*Records for this exercise*.
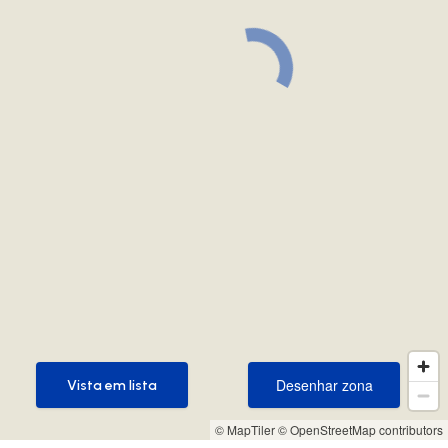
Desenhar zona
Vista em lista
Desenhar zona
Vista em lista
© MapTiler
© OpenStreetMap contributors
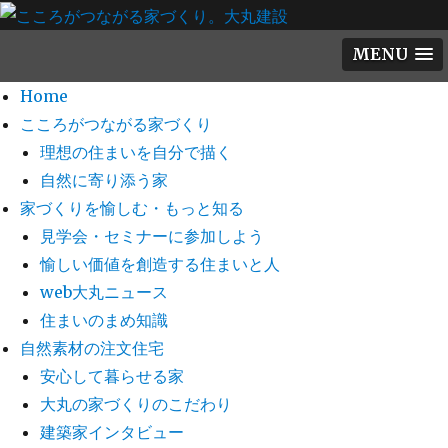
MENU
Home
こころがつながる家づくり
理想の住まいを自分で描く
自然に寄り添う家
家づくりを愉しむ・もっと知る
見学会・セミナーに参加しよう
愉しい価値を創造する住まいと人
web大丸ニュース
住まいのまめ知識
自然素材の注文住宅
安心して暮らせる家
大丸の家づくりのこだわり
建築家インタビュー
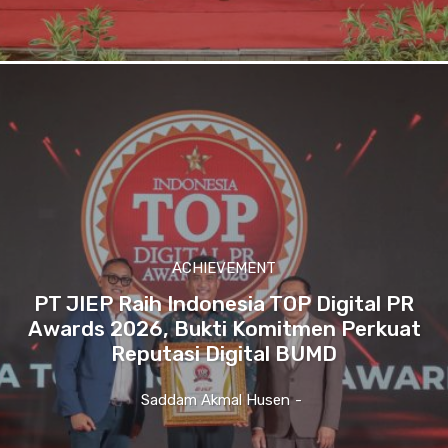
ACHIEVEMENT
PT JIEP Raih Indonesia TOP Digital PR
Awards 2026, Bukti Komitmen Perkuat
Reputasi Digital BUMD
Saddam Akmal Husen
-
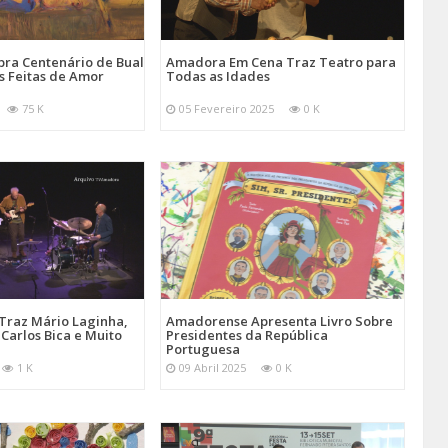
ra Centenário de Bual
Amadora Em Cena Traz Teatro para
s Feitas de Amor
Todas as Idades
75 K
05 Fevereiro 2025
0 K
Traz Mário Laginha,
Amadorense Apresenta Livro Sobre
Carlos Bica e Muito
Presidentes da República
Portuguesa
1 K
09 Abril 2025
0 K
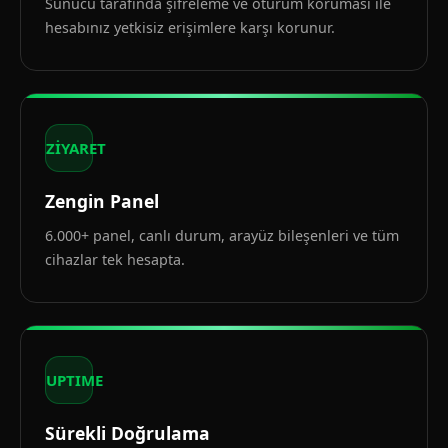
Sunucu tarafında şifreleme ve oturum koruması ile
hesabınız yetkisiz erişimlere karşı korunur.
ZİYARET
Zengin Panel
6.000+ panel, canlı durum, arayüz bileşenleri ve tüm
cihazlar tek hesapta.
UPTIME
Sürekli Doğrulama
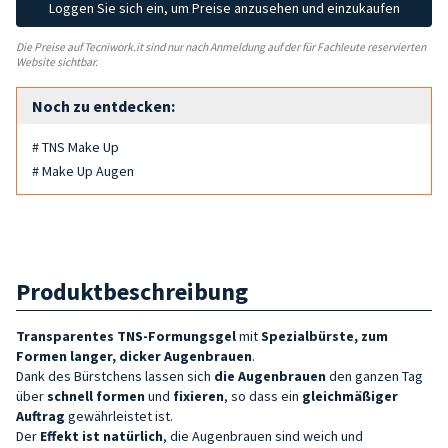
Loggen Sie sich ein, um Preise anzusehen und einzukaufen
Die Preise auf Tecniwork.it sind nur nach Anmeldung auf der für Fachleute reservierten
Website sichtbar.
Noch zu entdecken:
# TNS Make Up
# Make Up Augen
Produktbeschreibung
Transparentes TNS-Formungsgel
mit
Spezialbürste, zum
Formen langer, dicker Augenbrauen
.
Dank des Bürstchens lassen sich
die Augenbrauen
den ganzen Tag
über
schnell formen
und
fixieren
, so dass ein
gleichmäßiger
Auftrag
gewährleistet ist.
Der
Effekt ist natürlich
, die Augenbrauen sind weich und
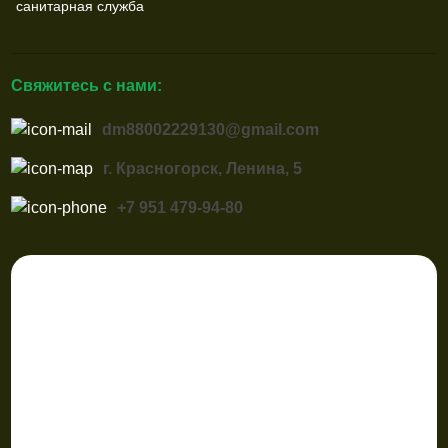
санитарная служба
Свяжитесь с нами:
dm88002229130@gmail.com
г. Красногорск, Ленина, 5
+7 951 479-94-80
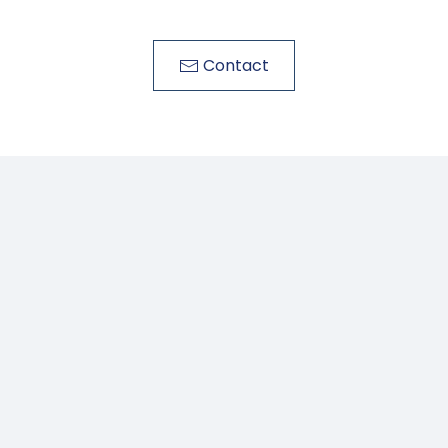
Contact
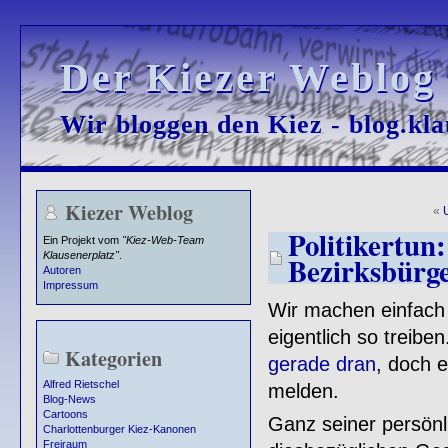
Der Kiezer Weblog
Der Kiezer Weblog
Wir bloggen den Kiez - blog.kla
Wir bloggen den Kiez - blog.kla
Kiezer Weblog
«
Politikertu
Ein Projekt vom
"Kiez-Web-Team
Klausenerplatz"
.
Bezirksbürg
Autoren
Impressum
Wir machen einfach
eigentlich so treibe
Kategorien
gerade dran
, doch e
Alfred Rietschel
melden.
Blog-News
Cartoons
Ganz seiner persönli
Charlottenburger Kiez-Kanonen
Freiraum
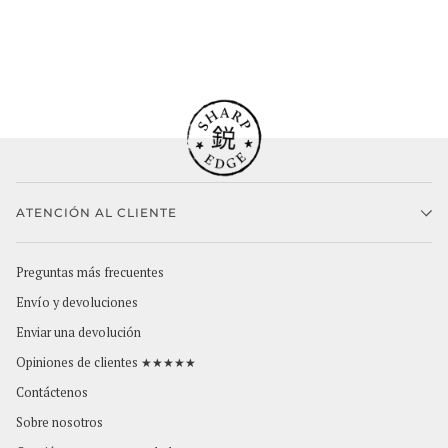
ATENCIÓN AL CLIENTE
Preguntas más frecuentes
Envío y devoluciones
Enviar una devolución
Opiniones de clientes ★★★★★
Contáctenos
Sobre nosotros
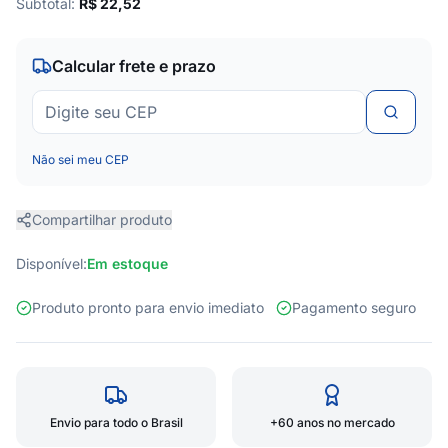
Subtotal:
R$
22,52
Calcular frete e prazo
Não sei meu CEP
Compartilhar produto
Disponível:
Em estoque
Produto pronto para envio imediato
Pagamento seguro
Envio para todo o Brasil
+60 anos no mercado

--

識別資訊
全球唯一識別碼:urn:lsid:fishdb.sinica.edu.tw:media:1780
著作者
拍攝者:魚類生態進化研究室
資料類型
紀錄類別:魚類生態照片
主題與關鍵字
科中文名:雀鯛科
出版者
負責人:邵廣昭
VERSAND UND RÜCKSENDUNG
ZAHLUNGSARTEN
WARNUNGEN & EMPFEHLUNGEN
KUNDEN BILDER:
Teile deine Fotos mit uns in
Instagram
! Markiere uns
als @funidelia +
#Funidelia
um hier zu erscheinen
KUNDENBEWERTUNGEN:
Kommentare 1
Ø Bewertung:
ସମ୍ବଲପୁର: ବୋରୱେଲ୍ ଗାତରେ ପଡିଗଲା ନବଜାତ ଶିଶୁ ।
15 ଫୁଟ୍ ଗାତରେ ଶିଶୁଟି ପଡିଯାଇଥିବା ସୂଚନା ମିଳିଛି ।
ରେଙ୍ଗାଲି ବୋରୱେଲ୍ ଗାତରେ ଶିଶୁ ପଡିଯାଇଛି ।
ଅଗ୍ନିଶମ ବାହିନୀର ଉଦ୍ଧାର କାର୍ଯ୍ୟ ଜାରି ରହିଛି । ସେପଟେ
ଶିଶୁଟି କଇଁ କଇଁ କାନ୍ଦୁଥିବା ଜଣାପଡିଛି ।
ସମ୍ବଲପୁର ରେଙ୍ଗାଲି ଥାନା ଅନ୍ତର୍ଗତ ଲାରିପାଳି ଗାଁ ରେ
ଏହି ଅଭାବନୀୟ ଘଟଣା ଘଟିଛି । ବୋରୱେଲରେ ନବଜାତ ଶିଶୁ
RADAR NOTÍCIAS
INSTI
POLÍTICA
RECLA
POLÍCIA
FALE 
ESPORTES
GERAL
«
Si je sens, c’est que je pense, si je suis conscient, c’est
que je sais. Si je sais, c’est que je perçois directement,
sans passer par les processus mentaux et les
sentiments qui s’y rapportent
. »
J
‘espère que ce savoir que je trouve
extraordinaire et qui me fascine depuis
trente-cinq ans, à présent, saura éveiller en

*What you have to do*. Every line that holds the string "Digital" must be copied from the records above.

*Solution to the exercise*.
PT JIEP Raih Indonesia TOP Digital PR
Reputasi Digital BUMD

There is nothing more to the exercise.